Footwear dry, cracked feet remedy:

  • Wear supportive and well-fitting shoes to prevent pressure on feet. Wearing shoes with a closed heel can help heal, prevent cracks to the back of the feet, and support the problematic area.
  • Avoid shoes with open backs, like sandals and flip-flops, thin soles, or tight shoes as they make cracked heels worse.
  • Wear socks made up of good quality or natural fabric such as cotton or wool as they reduce friction and soak up sweat and moisture, allowing the skin to breathe and help prevent the skin from drying out.
  • Wear shoes with shock absorption ability so that you aren’t standing on a hard surface all day. Special orthotic shoe inserts with heel cups help keep the skin from cracking more when you walk or stand by redistributing the body weight.
  • Use silicon heel cups to keep the heel moisturized and help prevent the heel pad from expanding.
  • Wear shoes or protective foot-gears to prevent contact with chemical irritants and allergens

How to cure dry, cracked feet with cuts:

  • Avoid standing for too long.
  • Use an air humidifier in cold weather to prevent dryness of skin
  • Regularly inspect your feet for any skin change
  • Have a good diet, including the required proportion of micro and macronutrients. (diet with essential fatty acids to help moisturize the feet)
  • Lose weight if you’re obese to reduce pressure on feet and prevent the fat pad beneath the heels from expanding sideways.
  • If you have diabetes or suffer from other associated skin conditions, regularly visit the doctor for follow-up.
  • Maintain adequate circulation of feet by exercising regularly at least 30 mins daily, putting your feet up while sitting, and avoid sitting in one place for too long.
  • See a podiatrist for your dry, cracked feet with cuts, your dry, cracked feet with fungus, and for severely dry, cracked feet with pain. 

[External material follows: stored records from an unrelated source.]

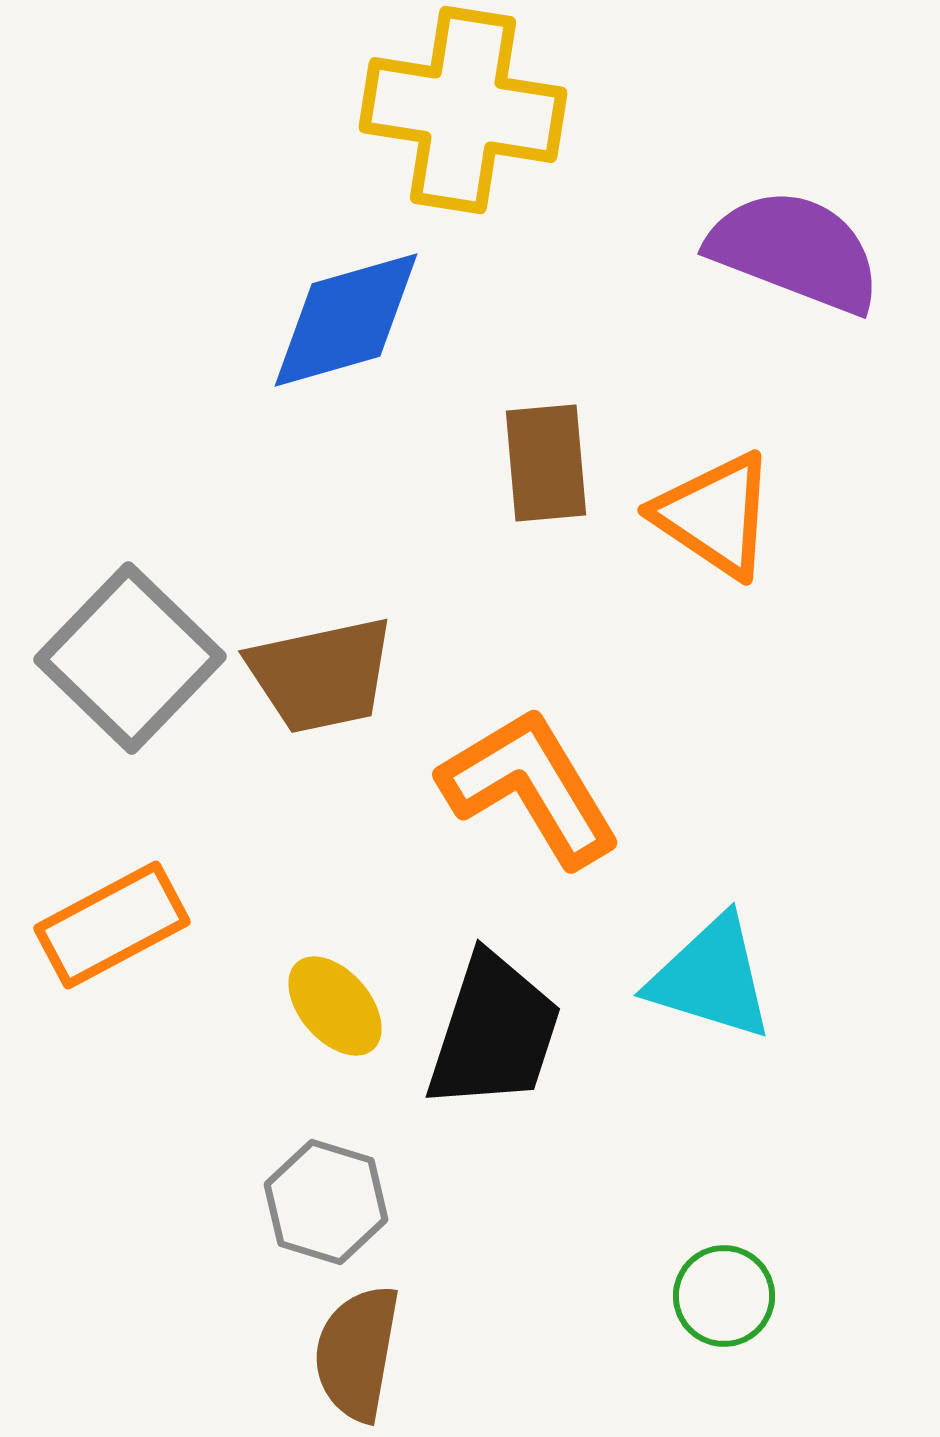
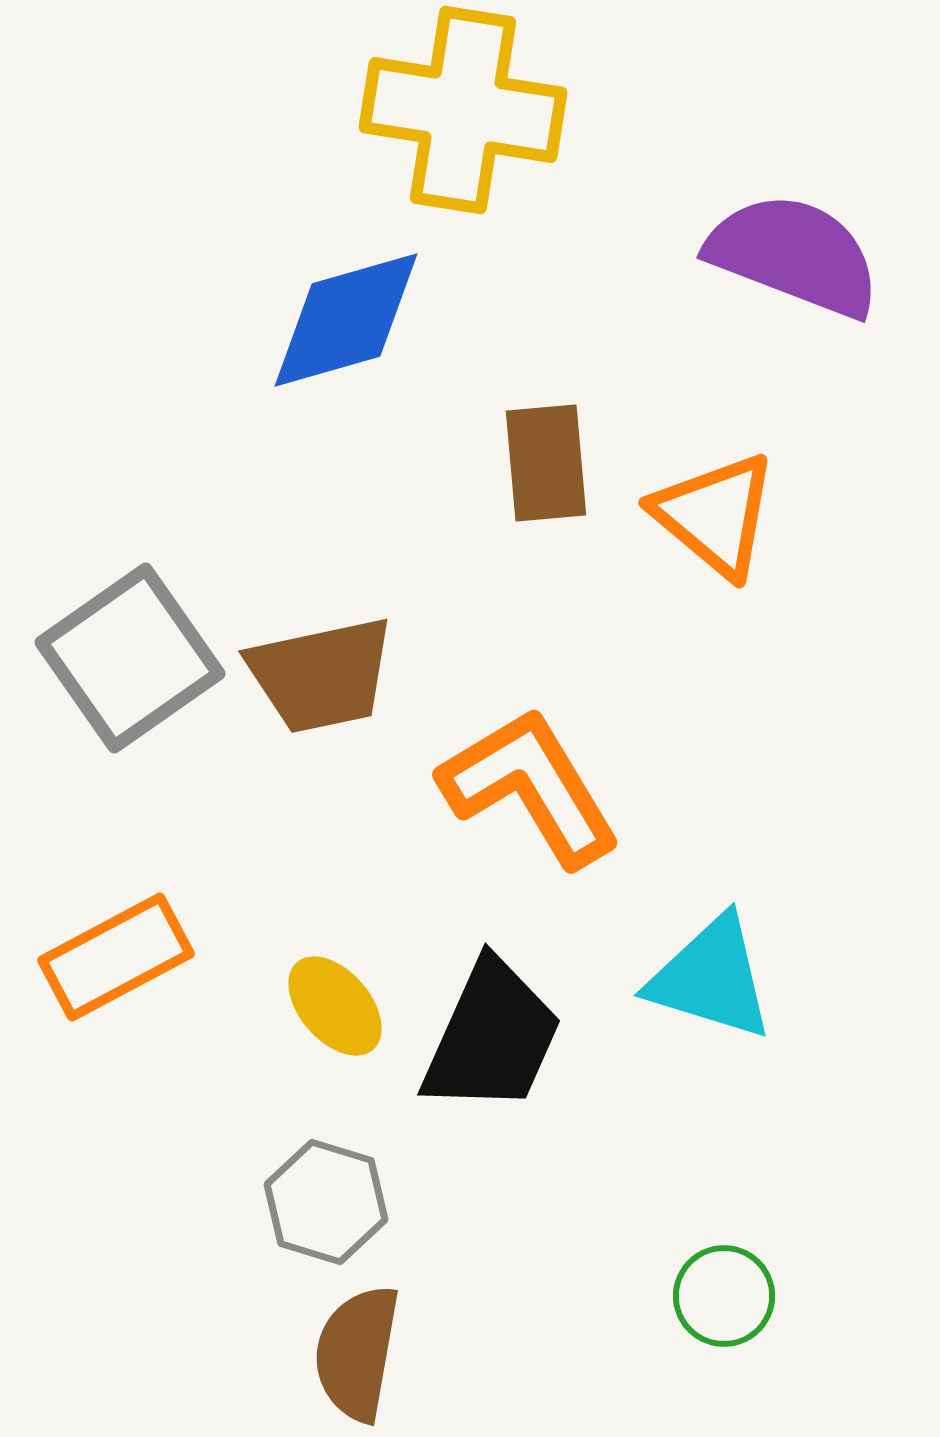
purple semicircle: moved 1 px left, 4 px down
orange triangle: rotated 6 degrees clockwise
gray square: rotated 11 degrees clockwise
orange rectangle: moved 4 px right, 32 px down
black trapezoid: moved 2 px left, 5 px down; rotated 6 degrees clockwise
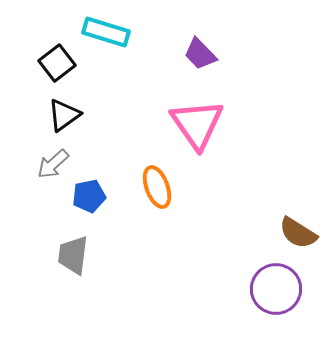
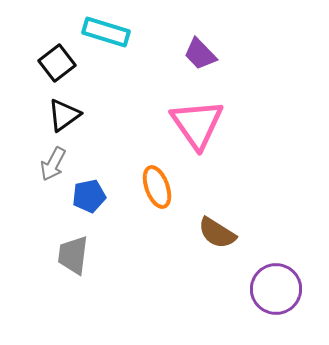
gray arrow: rotated 20 degrees counterclockwise
brown semicircle: moved 81 px left
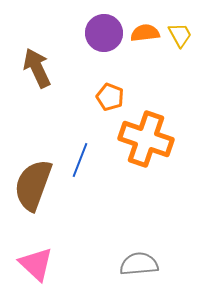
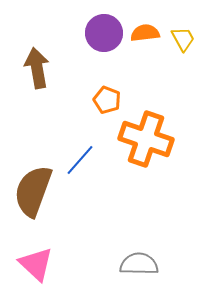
yellow trapezoid: moved 3 px right, 4 px down
brown arrow: rotated 15 degrees clockwise
orange pentagon: moved 3 px left, 3 px down
blue line: rotated 20 degrees clockwise
brown semicircle: moved 6 px down
gray semicircle: rotated 6 degrees clockwise
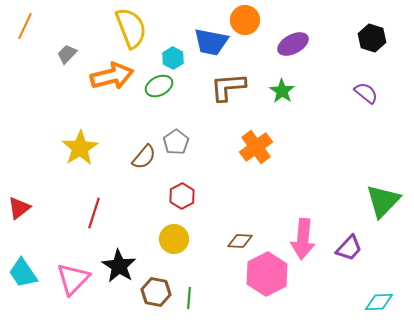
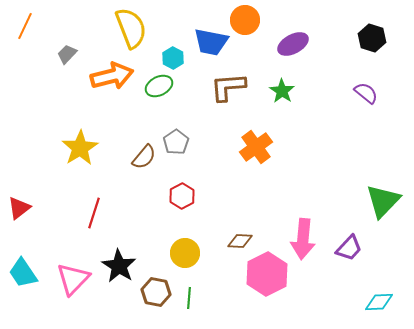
yellow circle: moved 11 px right, 14 px down
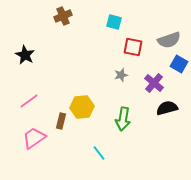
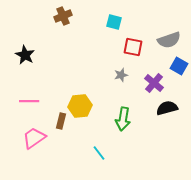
blue square: moved 2 px down
pink line: rotated 36 degrees clockwise
yellow hexagon: moved 2 px left, 1 px up
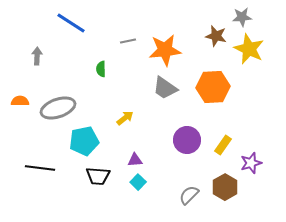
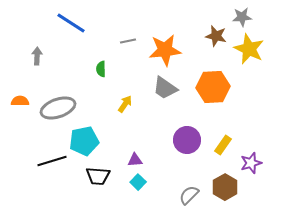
yellow arrow: moved 14 px up; rotated 18 degrees counterclockwise
black line: moved 12 px right, 7 px up; rotated 24 degrees counterclockwise
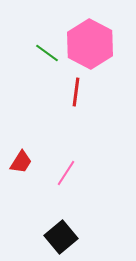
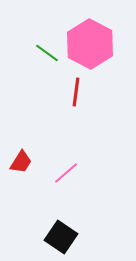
pink line: rotated 16 degrees clockwise
black square: rotated 16 degrees counterclockwise
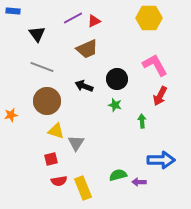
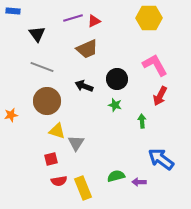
purple line: rotated 12 degrees clockwise
yellow triangle: moved 1 px right
blue arrow: moved 1 px up; rotated 144 degrees counterclockwise
green semicircle: moved 2 px left, 1 px down
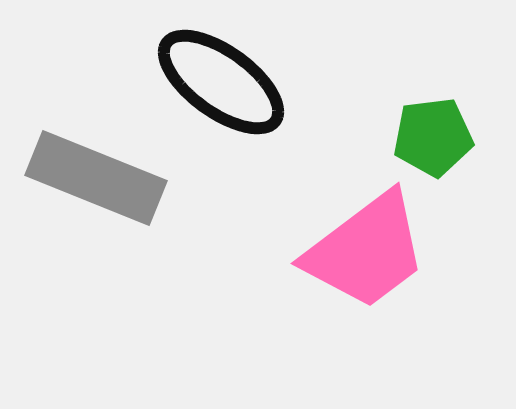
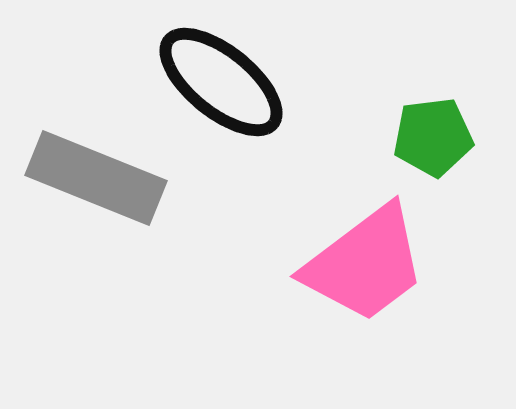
black ellipse: rotated 3 degrees clockwise
pink trapezoid: moved 1 px left, 13 px down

What are the complications of dry and cracked feet with cuts or fungus?

It is usually harmless but may cause complications if it remains untreated for a long time:

  • Prolonged pain
  • Bleeding
  • Dry, cracked feet with cuts can worsen and cause significant pain.
  • Infection: Cracks disrupt the normal skin barrier, and bacteria can invade, causing open skin wounds. This is called cellulitis. This must be treated with the elevation of the area, debridement of dead tissue, and antibiotics.
  • Ulceration
  • Dry, cracked feet fungus can worsen and cause toenail fungus and pain.
  • If you have diabetes, the deep cracks can lead to diabetic foot ulcers.